Résumé de la publication

Haploops species are amphipods crustaceans who build dense tube mats in muddy environments. Those engineers species play a bio-sedimentological key role in ecosystems processes. Indeed, their constructions modify the local seafloor characteristics (densification and uplift), catching the sediments particles and the currents flows. Their empty tube rooted in the first centimeters of the sea floor sediments allows water circulation and then influences the early digenesis processes. Haploops occurrence in specific environments remains unclear but a link with the biogenic methane observed in the sub-bottom layers has been highlighted. To underline this link, three ecosystems have been investigated in south of Brittany and Loire Atlantic : (1) the Bay of Concarneau, a calm area without any continental supplies (no important rivers) and protected from large swell waves, (2) the offshore of the coast of Le Croisic (Loire Atlantic), a more energetic environment with high sedimentary supplies from the Loire river, poorly protected by the Plateau du Four at the West and (3) the middle of the Loire estuary, a highly disturbed system with important sediment supplies, mainly constituted of clay, from the Loire itself and from the navigation channel dredging. This last area is submitted to tidal and swell influences and is affected by an anthropogenic activity : large commercials ships anchor in this waiting zone of the Port of St Nazaire).

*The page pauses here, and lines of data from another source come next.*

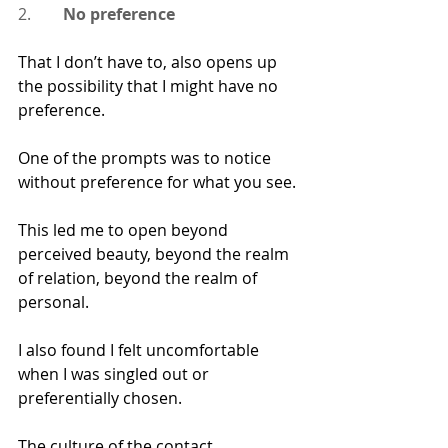
2.        
No preference
That I don’t have to, also opens up 
the possibility that I might have no 
preference.
One of the prompts was to notice 
without preference for what you see.
This led me to open beyond 
perceived beauty, beyond the realm 
of relation, beyond the realm of 
personal.
I also found I felt uncomfortable 
when I was singled out or 
preferentially chosen.  
The culture of the contact 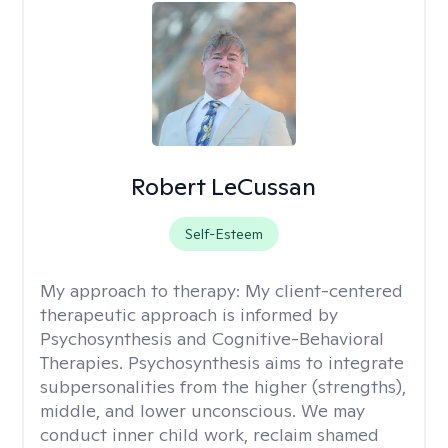
Robert LeCussan
Self-Esteem
My approach to therapy:
My client-centered
therapeutic approach is informed by
Psychosynthesis and Cognitive-Behavioral
Therapies. Psychosynthesis aims to integrate
subpersonalities from the higher (strengths),
middle, and lower unconscious. We may
conduct inner child work, reclaim shamed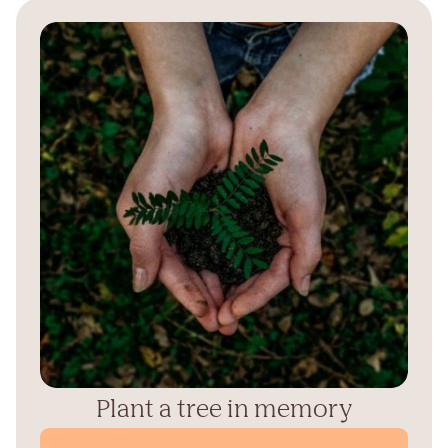
Plant a tree in memory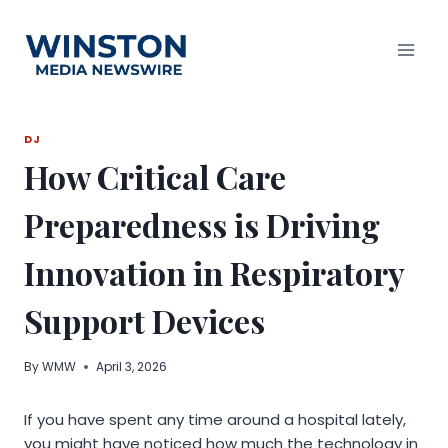
Skip
to
content
DJ
How Critical Care
Preparedness is Driving
Innovation in Respiratory
Support Devices
By
WMW
April 3, 2026
If you have spent any time around a hospital lately,
you might have noticed how much the technology in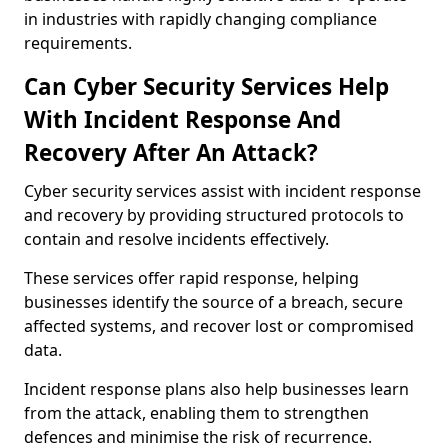
in industries with rapidly changing compliance
requirements.
Can Cyber Security Services Help
With Incident Response And
Recovery After An Attack?
Cyber security services assist with incident response
and recovery by providing structured protocols to
contain and resolve incidents effectively.
These services offer rapid response, helping
businesses identify the source of a breach, secure
affected systems, and recover lost or compromised
data.
Incident response plans also help businesses learn
from the attack, enabling them to strengthen
defences and minimise the risk of recurrence.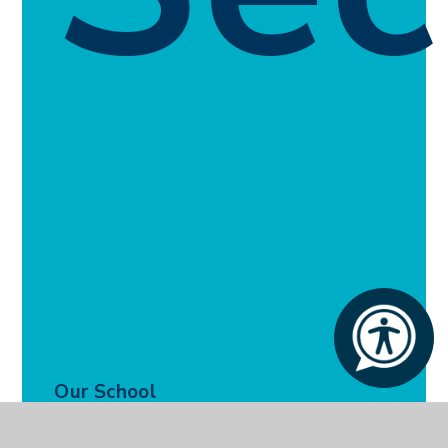
Our School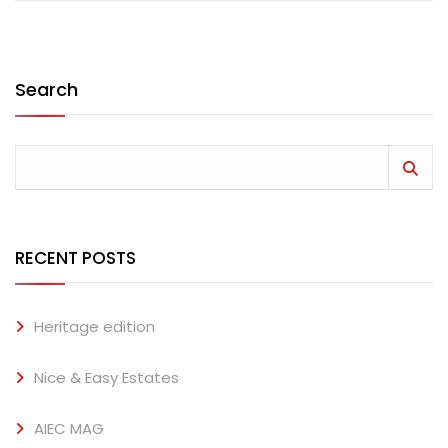
Search
RECENT POSTS
Heritage edition
Nice & Easy Estates
AIEC MAG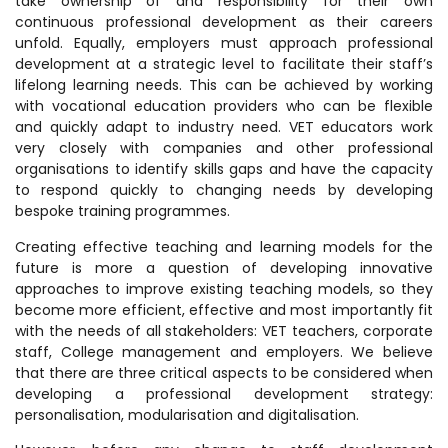
take ownership of and responsibility for their own
continuous professional development as their careers
unfold. Equally, employers must approach professional
development at a strategic level to facilitate their staff’s
lifelong learning needs. This can be achieved by working
with vocational education providers who can be flexible
and quickly adapt to industry need. VET educators work
very closely with companies and other professional
organisations to identify skills gaps and have the capacity
to respond quickly to changing needs by developing
bespoke training programmes.
Creating effective teaching and learning models for the
future is more a question of developing innovative
approaches to improve existing teaching models, so they
become more efficient, effective and most importantly fit
with the needs of all stakeholders: VET teachers, corporate
staff, College management and employers. We believe
that there are three critical aspects to be considered when
developing a professional development strategy:
personalisation, modularisation and digitalisation.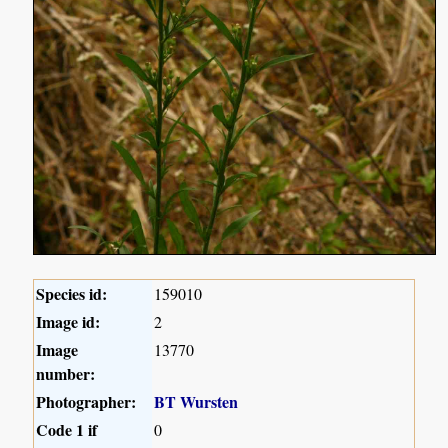
Species id:
159010
Image id:
2
Image
13770
number:
Photographer:
BT Wursten
Code 1 if
0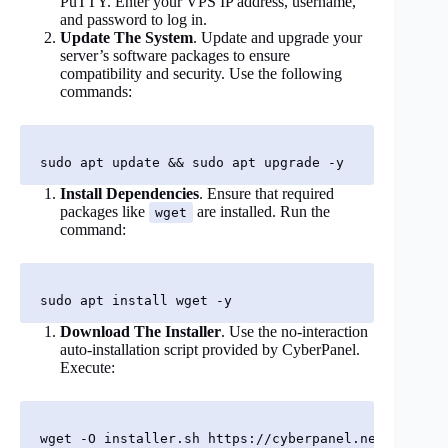
PuTTY. Enter your VPS IP address, username,
and password to log in.
Update The System
. Update and upgrade your
server’s software packages to ensure
compatibility and security. Use the following
commands:
Install Dependencies
. Ensure that required
packages like
are installed. Run the
wget
command:
Download The Installer
. Use the no-interaction
auto-installation script provided by CyberPanel.
Execute:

In those three areas, the same pattern (coincidence) of Haploops and gas can be observed. The chirp sub-bottom profiles show that under the Haploops fields, gas is stored into the sediment column and in each area, pockmarks occur within these ecosystems. Pockmarks are craterlike figures found in soft, fine grained sediments and formed where seabed’s fluids escape. Those pockmarks repartition perfectly matches with the presence of Haploops in the three studied environments. Our hypothesis is that pockmarks are the link between the sub-bottom gas and the Haploops. As Haploops do not have the necessary bacteria to consume methane, indirect explanation should be proposed. The pockmarks bring methane to the sediment interface and thus either (i) directly expulse some chemical elements (present in the deeper paleovalleys which are necessary for Haploops development or (ii) the methane is necessary for chemical reactions at seafloor surface, which may be used to locally increase the primary production of phytoplankton. Both of these hypotheses are currently tested and geochemical analyses should help to better understand the early digenesis processes occurring in these particular fields of Haploops.